• [Problem details] For each record that follows, write out an identical copy.

• [Source records]

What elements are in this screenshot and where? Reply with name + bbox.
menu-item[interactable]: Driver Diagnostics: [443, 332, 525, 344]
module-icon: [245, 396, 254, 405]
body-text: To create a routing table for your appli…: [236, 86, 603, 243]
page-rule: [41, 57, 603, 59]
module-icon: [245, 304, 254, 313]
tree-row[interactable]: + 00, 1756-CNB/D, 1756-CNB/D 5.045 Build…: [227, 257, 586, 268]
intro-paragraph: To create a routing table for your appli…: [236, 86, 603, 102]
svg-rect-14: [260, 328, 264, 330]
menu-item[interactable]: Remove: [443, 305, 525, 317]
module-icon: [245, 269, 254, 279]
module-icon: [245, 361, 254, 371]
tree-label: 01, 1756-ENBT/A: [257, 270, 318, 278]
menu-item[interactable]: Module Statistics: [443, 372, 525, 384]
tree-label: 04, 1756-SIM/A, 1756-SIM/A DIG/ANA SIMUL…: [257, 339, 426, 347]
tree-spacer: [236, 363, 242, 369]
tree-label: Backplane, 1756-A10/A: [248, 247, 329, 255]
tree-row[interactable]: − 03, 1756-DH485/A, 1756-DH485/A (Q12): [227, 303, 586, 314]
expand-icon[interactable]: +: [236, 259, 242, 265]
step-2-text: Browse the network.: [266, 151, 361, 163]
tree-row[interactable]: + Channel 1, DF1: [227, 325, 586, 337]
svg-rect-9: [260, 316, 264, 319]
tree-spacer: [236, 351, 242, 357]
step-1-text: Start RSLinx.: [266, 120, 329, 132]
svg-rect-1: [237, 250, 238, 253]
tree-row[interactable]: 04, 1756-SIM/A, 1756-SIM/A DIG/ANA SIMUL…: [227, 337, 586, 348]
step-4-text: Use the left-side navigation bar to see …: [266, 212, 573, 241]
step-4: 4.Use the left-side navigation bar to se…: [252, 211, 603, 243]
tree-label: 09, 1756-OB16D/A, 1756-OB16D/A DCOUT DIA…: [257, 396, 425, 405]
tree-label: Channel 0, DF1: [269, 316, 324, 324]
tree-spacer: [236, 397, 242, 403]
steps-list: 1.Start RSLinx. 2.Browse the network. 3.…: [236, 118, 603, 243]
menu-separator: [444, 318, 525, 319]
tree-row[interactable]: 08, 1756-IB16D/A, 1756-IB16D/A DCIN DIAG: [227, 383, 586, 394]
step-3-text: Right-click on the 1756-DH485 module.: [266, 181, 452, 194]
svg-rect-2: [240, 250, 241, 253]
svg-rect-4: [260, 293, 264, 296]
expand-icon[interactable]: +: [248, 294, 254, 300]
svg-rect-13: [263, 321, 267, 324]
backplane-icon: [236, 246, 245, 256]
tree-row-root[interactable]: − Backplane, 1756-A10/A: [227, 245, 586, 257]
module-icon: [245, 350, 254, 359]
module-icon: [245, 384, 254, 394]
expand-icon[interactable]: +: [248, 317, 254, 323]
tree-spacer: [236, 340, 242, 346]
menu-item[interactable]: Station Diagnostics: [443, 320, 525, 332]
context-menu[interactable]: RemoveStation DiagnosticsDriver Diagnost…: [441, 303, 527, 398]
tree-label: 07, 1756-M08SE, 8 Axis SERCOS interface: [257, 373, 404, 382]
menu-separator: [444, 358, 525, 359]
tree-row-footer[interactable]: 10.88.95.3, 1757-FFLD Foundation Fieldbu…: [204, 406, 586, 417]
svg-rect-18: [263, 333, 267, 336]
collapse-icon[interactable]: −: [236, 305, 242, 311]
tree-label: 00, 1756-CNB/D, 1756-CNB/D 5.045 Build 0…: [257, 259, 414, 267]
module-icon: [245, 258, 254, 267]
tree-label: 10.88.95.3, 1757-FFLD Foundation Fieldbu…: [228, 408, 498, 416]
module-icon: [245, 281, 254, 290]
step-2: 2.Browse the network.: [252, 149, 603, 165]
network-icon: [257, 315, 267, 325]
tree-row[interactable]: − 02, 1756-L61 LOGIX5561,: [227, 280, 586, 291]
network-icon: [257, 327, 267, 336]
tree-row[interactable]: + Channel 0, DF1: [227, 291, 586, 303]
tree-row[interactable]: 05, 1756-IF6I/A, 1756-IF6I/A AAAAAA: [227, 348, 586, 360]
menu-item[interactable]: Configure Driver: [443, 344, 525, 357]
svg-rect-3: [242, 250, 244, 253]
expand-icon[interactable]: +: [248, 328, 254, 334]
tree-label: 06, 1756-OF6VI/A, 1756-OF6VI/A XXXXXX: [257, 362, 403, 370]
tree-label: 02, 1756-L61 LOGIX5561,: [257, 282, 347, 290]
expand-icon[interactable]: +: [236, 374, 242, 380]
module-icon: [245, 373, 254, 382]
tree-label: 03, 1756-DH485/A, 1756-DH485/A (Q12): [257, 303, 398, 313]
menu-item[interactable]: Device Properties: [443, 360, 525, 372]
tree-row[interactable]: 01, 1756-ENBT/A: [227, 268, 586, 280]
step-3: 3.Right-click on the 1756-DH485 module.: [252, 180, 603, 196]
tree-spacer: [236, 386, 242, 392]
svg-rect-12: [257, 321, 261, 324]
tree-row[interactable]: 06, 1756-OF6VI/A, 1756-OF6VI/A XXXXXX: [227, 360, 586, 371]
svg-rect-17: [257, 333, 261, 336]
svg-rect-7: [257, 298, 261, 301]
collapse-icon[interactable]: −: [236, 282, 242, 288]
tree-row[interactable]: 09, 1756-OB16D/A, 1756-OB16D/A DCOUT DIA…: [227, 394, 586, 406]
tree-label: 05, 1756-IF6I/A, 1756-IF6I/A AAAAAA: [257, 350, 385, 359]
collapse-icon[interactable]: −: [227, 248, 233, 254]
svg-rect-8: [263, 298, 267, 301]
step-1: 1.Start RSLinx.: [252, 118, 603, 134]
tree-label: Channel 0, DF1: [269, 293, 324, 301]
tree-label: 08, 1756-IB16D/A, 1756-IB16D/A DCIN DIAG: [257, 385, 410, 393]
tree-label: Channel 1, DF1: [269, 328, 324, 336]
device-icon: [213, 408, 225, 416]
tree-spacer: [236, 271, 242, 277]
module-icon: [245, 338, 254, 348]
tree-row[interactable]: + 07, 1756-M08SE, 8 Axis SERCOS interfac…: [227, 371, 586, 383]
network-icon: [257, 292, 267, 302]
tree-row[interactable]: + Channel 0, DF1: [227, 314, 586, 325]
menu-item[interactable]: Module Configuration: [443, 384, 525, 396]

• [Solution to the exercise]
What elements are in this screenshot and where? Reply with name + bbox.
menu-item[interactable]: Driver Diagnostics: [443, 332, 525, 344]
module-icon: [245, 396, 254, 405]
body-text: To create a routing table for your appli…: [236, 86, 603, 243]
page-rule: [41, 57, 603, 59]
module-icon: [245, 304, 254, 313]
tree-row[interactable]: + 00, 1756-CNB/D, 1756-CNB/D 5.045 Build…: [227, 257, 586, 268]
intro-paragraph: To create a routing table for your appli…: [236, 86, 603, 102]
svg-rect-14: [260, 328, 264, 330]
menu-item[interactable]: Remove: [443, 305, 525, 317]
module-icon: [245, 269, 254, 279]
module-icon: [245, 361, 254, 371]
tree-label: 01, 1756-ENBT/A: [257, 270, 318, 278]
menu-item[interactable]: Module Statistics: [443, 372, 525, 384]
tree-label: 04, 1756-SIM/A, 1756-SIM/A DIG/ANA SIMUL…: [257, 339, 426, 347]
tree-spacer: [236, 363, 242, 369]
tree-label: Backplane, 1756-A10/A: [248, 247, 329, 255]
tree-row[interactable]: − 03, 1756-DH485/A, 1756-DH485/A (Q12): [227, 303, 586, 314]
expand-icon[interactable]: +: [236, 259, 242, 265]
step-2-text: Browse the network.: [266, 151, 361, 163]
tree-row[interactable]: + Channel 1, DF1: [227, 325, 586, 337]
svg-rect-9: [260, 316, 264, 319]
tree-spacer: [236, 351, 242, 357]
step-1-text: Start RSLinx.: [266, 120, 329, 132]
svg-rect-1: [237, 250, 238, 253]
tree-row[interactable]: 04, 1756-SIM/A, 1756-SIM/A DIG/ANA SIMUL…: [227, 337, 586, 348]
step-4-text: Use the left-side navigation bar to see …: [266, 212, 573, 241]
step-4: 4.Use the left-side navigation bar to se…: [252, 211, 603, 243]
tree-label: 09, 1756-OB16D/A, 1756-OB16D/A DCOUT DIA…: [257, 396, 425, 405]
tree-label: Channel 0, DF1: [269, 316, 324, 324]
tree-spacer: [236, 397, 242, 403]
steps-list: 1.Start RSLinx. 2.Browse the network. 3.…: [236, 118, 603, 243]
menu-separator: [444, 318, 525, 319]
tree-row[interactable]: 08, 1756-IB16D/A, 1756-IB16D/A DCIN DIAG: [227, 383, 586, 394]
step-3-text: Right-click on the 1756-DH485 module.: [266, 181, 452, 194]
svg-rect-2: [240, 250, 241, 253]
svg-rect-4: [260, 293, 264, 296]
expand-icon[interactable]: +: [248, 294, 254, 300]
svg-rect-13: [263, 321, 267, 324]
backplane-icon: [236, 246, 245, 256]
tree-row-root[interactable]: − Backplane, 1756-A10/A: [227, 245, 586, 257]
module-icon: [245, 350, 254, 359]
module-icon: [245, 384, 254, 394]
expand-icon[interactable]: +: [248, 317, 254, 323]
tree-spacer: [236, 340, 242, 346]
menu-item[interactable]: Station Diagnostics: [443, 320, 525, 332]
context-menu[interactable]: RemoveStation DiagnosticsDriver Diagnost…: [441, 303, 527, 398]
tree-label: 07, 1756-M08SE, 8 Axis SERCOS interface: [257, 373, 404, 382]
menu-separator: [444, 358, 525, 359]
tree-row-footer[interactable]: 10.88.95.3, 1757-FFLD Foundation Fieldbu…: [204, 406, 586, 417]
svg-rect-18: [263, 333, 267, 336]
collapse-icon[interactable]: −: [236, 305, 242, 311]
tree-label: 00, 1756-CNB/D, 1756-CNB/D 5.045 Build 0…: [257, 259, 414, 267]
module-icon: [245, 258, 254, 267]
tree-label: 10.88.95.3, 1757-FFLD Foundation Fieldbu…: [228, 408, 498, 416]
module-icon: [245, 281, 254, 290]
step-2: 2.Browse the network.: [252, 149, 603, 165]
network-icon: [257, 315, 267, 325]
tree-row[interactable]: − 02, 1756-L61 LOGIX5561,: [227, 280, 586, 291]
network-icon: [257, 327, 267, 336]
tree-row[interactable]: + Channel 0, DF1: [227, 291, 586, 303]
tree-row[interactable]: 05, 1756-IF6I/A, 1756-IF6I/A AAAAAA: [227, 348, 586, 360]
menu-item[interactable]: Configure Driver: [443, 344, 525, 357]
svg-rect-3: [242, 250, 244, 253]
expand-icon[interactable]: +: [248, 328, 254, 334]
tree-label: 06, 1756-OF6VI/A, 1756-OF6VI/A XXXXXX: [257, 362, 403, 370]
tree-label: 02, 1756-L61 LOGIX5561,: [257, 282, 347, 290]
expand-icon[interactable]: +: [236, 374, 242, 380]
module-icon: [245, 373, 254, 382]
tree-label: 03, 1756-DH485/A, 1756-DH485/A (Q12): [257, 303, 398, 313]
menu-item[interactable]: Device Properties: [443, 360, 525, 372]
tree-row[interactable]: 01, 1756-ENBT/A: [227, 268, 586, 280]
step-3: 3.Right-click on the 1756-DH485 module.: [252, 180, 603, 196]
tree-spacer: [236, 386, 242, 392]
svg-rect-12: [257, 321, 261, 324]
tree-row[interactable]: 06, 1756-OF6VI/A, 1756-OF6VI/A XXXXXX: [227, 360, 586, 371]
svg-rect-17: [257, 333, 261, 336]
svg-rect-7: [257, 298, 261, 301]
collapse-icon[interactable]: −: [236, 282, 242, 288]
tree-row[interactable]: 09, 1756-OB16D/A, 1756-OB16D/A DCOUT DIA…: [227, 394, 586, 406]
tree-label: 05, 1756-IF6I/A, 1756-IF6I/A AAAAAA: [257, 350, 385, 359]
collapse-icon[interactable]: −: [227, 248, 233, 254]
svg-rect-8: [263, 298, 267, 301]
step-1: 1.Start RSLinx.: [252, 118, 603, 134]
tree-label: Channel 0, DF1: [269, 293, 324, 301]
tree-label: 08, 1756-IB16D/A, 1756-IB16D/A DCIN DIAG: [257, 385, 410, 393]
tree-label: Channel 1, DF1: [269, 328, 324, 336]
device-icon: [213, 408, 225, 416]
tree-spacer: [236, 271, 242, 277]
module-icon: [245, 338, 254, 348]
tree-row[interactable]: + 07, 1756-M08SE, 8 Axis SERCOS interfac…: [227, 371, 586, 383]
network-icon: [257, 292, 267, 302]
tree-row[interactable]: + Channel 0, DF1: [227, 314, 586, 325]
menu-item[interactable]: Module Configuration: [443, 384, 525, 396]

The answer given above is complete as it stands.